::: Available records :::

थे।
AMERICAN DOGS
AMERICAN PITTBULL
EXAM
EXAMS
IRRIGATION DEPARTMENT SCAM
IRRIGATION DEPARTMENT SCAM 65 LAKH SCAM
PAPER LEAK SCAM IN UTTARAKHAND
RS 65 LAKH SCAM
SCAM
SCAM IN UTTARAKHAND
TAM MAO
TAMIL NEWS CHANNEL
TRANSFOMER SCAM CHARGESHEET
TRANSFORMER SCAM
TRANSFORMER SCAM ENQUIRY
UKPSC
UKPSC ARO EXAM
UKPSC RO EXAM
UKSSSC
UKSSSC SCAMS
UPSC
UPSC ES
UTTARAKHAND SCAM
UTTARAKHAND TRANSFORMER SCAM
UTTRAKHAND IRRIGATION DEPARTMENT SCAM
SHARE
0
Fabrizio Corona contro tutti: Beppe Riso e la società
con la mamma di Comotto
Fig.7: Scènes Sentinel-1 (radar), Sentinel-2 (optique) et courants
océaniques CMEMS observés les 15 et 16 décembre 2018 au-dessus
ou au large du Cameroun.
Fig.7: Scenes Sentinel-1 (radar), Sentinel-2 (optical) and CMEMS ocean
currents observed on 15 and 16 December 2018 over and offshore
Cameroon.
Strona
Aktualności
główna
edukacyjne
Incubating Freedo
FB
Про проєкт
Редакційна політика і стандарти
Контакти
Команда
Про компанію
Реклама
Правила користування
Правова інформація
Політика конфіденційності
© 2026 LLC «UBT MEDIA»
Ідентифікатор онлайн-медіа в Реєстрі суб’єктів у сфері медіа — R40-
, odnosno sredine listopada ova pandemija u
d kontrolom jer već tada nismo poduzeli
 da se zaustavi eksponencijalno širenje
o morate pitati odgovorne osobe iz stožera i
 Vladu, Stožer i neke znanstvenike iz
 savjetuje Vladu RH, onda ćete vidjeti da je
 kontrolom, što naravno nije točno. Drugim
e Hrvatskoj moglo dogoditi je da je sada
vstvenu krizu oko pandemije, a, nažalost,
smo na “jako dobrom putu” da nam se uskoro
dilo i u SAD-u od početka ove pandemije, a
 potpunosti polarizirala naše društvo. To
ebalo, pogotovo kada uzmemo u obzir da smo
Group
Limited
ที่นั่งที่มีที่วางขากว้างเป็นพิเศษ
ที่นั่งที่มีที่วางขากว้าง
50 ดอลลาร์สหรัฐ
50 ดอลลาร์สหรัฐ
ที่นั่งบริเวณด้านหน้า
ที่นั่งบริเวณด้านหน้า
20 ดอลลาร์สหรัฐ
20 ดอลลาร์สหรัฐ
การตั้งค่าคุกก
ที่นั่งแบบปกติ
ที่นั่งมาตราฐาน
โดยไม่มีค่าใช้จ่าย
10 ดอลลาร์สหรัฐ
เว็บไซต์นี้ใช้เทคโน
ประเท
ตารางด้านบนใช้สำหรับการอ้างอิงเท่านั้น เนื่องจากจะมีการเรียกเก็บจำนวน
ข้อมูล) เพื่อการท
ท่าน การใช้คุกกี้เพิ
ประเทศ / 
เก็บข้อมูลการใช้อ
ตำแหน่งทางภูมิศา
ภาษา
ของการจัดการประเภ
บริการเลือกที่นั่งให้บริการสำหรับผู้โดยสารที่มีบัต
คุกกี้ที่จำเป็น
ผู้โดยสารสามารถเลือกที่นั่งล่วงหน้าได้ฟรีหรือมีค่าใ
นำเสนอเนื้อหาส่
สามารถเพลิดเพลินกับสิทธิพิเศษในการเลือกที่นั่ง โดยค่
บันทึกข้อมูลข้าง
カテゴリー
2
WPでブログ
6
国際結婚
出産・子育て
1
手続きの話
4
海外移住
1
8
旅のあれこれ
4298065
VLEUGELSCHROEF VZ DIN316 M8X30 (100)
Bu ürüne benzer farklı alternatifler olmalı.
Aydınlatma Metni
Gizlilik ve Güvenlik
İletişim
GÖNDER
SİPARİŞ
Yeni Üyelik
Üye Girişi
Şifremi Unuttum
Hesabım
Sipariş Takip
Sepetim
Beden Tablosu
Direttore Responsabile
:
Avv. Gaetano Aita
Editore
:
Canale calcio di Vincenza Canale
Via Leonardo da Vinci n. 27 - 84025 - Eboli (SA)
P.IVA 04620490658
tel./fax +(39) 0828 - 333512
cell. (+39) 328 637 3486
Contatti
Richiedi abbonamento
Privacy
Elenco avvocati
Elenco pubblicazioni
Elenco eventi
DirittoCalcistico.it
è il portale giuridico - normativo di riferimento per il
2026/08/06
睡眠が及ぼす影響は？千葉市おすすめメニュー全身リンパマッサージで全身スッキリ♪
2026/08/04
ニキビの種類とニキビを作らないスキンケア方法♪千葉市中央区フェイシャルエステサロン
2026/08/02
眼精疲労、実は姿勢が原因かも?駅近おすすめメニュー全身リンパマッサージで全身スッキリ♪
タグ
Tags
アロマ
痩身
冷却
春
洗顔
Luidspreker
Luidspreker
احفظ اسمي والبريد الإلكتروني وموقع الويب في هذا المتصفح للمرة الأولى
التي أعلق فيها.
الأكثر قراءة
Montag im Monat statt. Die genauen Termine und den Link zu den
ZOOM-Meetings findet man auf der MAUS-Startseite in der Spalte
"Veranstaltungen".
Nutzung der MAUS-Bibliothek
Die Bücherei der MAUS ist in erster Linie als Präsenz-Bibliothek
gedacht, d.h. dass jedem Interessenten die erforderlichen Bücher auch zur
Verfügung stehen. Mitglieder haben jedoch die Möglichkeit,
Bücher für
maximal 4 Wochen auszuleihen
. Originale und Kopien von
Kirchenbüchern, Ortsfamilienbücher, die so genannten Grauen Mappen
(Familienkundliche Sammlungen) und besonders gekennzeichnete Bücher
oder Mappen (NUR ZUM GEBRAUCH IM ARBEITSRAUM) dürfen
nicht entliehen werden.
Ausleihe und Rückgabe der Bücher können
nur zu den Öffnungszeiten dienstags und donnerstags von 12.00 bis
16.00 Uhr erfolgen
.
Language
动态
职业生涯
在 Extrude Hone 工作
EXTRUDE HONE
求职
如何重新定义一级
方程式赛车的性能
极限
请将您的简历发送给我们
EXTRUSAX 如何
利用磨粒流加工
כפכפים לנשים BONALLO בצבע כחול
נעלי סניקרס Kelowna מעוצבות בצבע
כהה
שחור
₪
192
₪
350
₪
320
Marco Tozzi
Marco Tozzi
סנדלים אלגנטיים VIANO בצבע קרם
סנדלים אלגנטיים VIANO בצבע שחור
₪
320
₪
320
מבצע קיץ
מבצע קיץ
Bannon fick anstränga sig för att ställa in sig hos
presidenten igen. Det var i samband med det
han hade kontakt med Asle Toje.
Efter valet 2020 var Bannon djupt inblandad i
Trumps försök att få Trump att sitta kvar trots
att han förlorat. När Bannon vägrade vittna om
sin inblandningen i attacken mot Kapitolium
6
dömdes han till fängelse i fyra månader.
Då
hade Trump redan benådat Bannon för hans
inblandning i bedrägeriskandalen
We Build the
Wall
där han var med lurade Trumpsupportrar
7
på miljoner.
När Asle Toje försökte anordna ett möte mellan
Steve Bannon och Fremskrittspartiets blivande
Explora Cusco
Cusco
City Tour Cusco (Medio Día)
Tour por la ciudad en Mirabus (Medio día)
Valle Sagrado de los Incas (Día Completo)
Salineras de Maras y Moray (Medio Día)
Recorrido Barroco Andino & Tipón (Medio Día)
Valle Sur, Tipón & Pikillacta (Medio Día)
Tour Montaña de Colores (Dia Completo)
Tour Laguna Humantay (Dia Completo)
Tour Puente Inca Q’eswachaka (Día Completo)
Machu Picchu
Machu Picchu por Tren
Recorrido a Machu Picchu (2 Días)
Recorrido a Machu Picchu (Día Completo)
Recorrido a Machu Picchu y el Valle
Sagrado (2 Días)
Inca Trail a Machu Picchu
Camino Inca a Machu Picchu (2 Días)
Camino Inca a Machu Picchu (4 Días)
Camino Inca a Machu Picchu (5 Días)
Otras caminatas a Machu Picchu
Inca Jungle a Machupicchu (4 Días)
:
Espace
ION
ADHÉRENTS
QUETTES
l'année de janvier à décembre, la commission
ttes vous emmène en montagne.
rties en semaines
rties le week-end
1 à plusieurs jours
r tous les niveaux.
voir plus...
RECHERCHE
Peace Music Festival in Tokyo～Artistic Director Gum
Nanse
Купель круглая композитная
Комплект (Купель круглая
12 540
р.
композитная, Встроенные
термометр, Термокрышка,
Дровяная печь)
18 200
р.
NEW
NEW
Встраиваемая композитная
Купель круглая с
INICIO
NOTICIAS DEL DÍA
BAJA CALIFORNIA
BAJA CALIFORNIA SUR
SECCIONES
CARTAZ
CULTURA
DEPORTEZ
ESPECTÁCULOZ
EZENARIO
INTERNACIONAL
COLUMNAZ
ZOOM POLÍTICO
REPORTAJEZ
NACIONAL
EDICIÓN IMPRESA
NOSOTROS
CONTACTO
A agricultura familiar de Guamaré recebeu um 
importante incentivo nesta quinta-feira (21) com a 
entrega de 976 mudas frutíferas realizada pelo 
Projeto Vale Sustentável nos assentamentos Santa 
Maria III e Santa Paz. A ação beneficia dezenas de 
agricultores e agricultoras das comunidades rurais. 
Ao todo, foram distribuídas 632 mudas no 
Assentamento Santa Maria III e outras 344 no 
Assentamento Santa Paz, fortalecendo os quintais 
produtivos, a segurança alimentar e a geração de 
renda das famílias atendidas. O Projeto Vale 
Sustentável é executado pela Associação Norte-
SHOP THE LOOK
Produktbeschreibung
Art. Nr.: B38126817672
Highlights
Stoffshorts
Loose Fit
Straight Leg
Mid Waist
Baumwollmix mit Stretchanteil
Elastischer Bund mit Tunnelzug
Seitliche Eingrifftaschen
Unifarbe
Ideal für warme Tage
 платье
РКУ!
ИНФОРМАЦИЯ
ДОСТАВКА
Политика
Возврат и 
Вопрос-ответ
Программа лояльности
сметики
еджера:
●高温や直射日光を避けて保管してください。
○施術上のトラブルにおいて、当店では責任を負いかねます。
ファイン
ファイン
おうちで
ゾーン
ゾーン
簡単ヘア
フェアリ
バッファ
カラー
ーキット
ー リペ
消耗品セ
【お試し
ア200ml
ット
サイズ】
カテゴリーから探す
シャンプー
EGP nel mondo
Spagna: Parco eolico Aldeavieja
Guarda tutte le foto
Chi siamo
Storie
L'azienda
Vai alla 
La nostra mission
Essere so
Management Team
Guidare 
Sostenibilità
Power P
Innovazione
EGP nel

:::

Exercise prompt: The required answer is the exact run of lines above starting at the line with "att han förlorat." and ending at the line with "City Tour Cusco (Medio Día)", with both ends present.

Written solution:
att han förlorat. När Bannon vägrade vittna om
sin inblandningen i attacken mot Kapitolium
6
dömdes han till fängelse i fyra månader.
Då
hade Trump redan benådat Bannon för hans
inblandning i bedrägeriskandalen
We Build the
Wall
där han var med lurade Trumpsupportrar
7
på miljoner.
När Asle Toje försökte anordna ett möte mellan
Steve Bannon och Fremskrittspartiets blivande
Explora Cusco
Cusco
City Tour Cusco (Medio Día)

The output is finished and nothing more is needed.